In fact the Swindon Museum and Art Gallery Trust’s £12m bid for lottery funding to build a new landmark museum and art gallery in the town is top of my wish list for Christmas and beyond.

This is a bid for Swindon and the Council is fully behind it, pledging £5m towards the overall cost.

I cannot emphasise enough the benefits that such a facility would bring.

We know from other towns and cities how an iconic building such as this can have a transformational effect on a town centre.

Put simply, like the North Star regional leisure scheme I highlighted in last week’s column, it will make Swindon stand out on the map and act as a magnet to draw people into Swindon from far and wide.

Regeneration is critical to ensuring Swindon is economically, environmentally and socially sustainable.

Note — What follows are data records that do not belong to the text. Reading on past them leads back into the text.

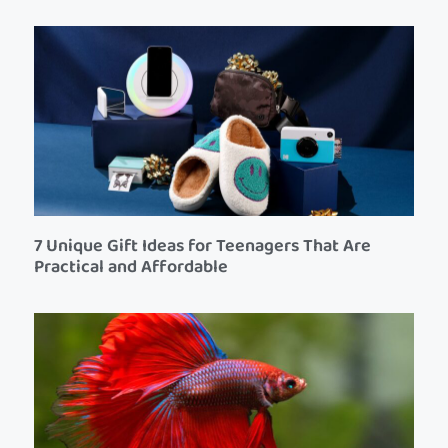
7 Unique Gift Ideas for Teenagers That Are
Practical and Affordable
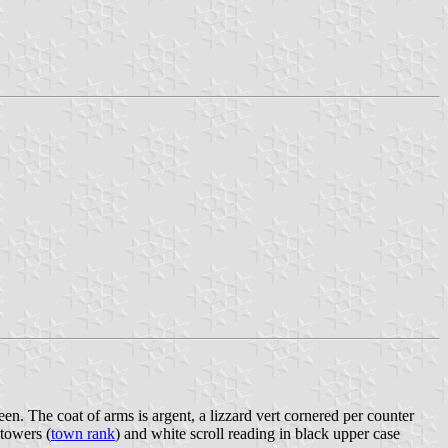
een. The coat of arms is argent, a lizzard vert cornered per counter
 towers (
town rank
) and white scroll reading in black upper case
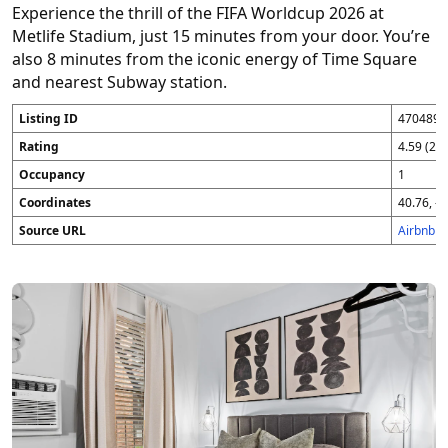
Experience the thrill of the FIFA Worldcup 2026 at
Metlife Stadium, just 15 minutes from your door. You’re
also 8 minutes from the iconic energy of Time Square
and nearest Subway station.
Listing ID
4704896
Rating
4.59 (25
Occupancy
1
Coordinates
40.76, -7
Source URL
Airbnb 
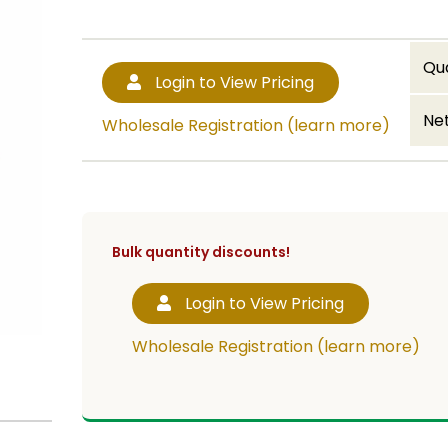
Qu
Login to View Pricing
Net
Wholesale Registration (learn more)
Bulk quantity discounts!
Login to View Pricing
Wholesale Registration (learn more)
cup or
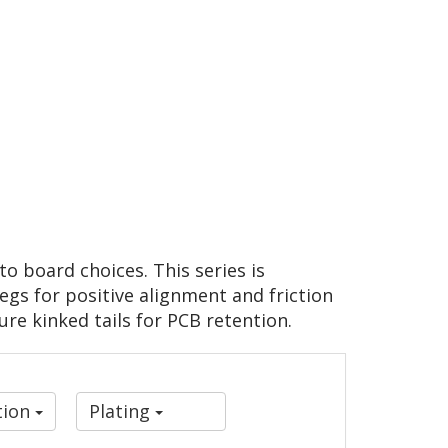
o board choices. This series is
gs for positive alignment and friction
ure kinked tails for PCB retention.
tion
Plating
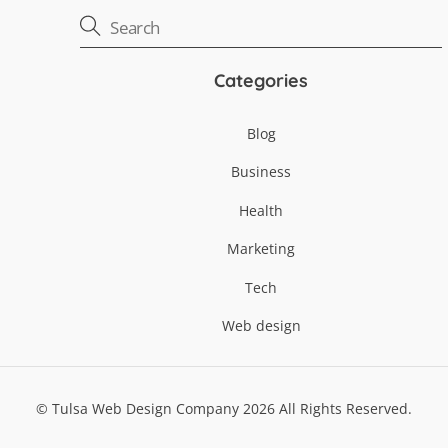
Categories
Blog
Business
Health
Marketing
Tech
Web design
©
Tulsa Web Design Company
2026
All Rights Reserved.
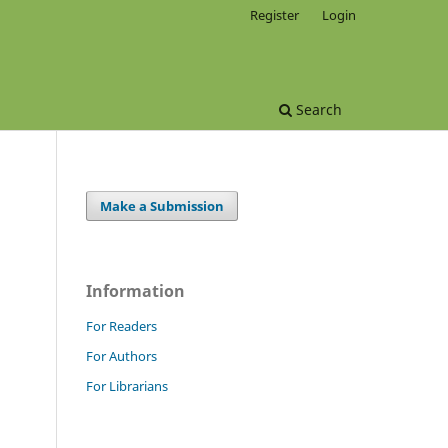
Register
Login
Search
Make a Submission
Information
For Readers
For Authors
For Librarians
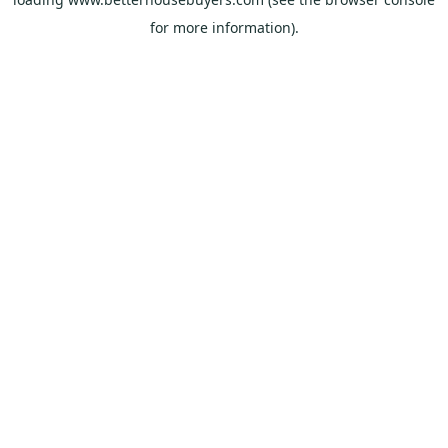
for more information).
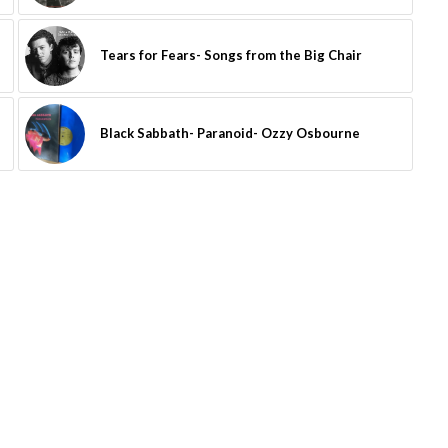
Tears for Fears- Songs from the Big Chair
Black Sabbath- Paranoid- Ozzy Osbourne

A new Museum and Art Gallery on the proposed site close to the Wyvern Theatre will link with other cultural facilities in the area and catalyse wider regeneration in a manner that other proposed sites could not.

I was therefore surprised to discover at the weekend that a petition calling for the plans to be scrapped and for us to consider housing our marvellous museum and art collection in either the Mechanics’ Institute or the soon-to-be occupied Carriage Works was once again being highlighted on social media.

The passion displayed by those people who would like to see our heritage restored is to be admired, but these buildings are in completely the wrong location and would deny us a modern, purpose-built stunning piece of architecture that would influence generations of people to come.

I am pleased the petitioners share our belief that the town needs a new museum and art gallery, but if we want this bid to succeed we need everyone uniting as one behind our bid, or we may find the opportunity will be lost.

For those, who oppose our plans I say this: It is not too late to change your own Christmas wish. Back the bid.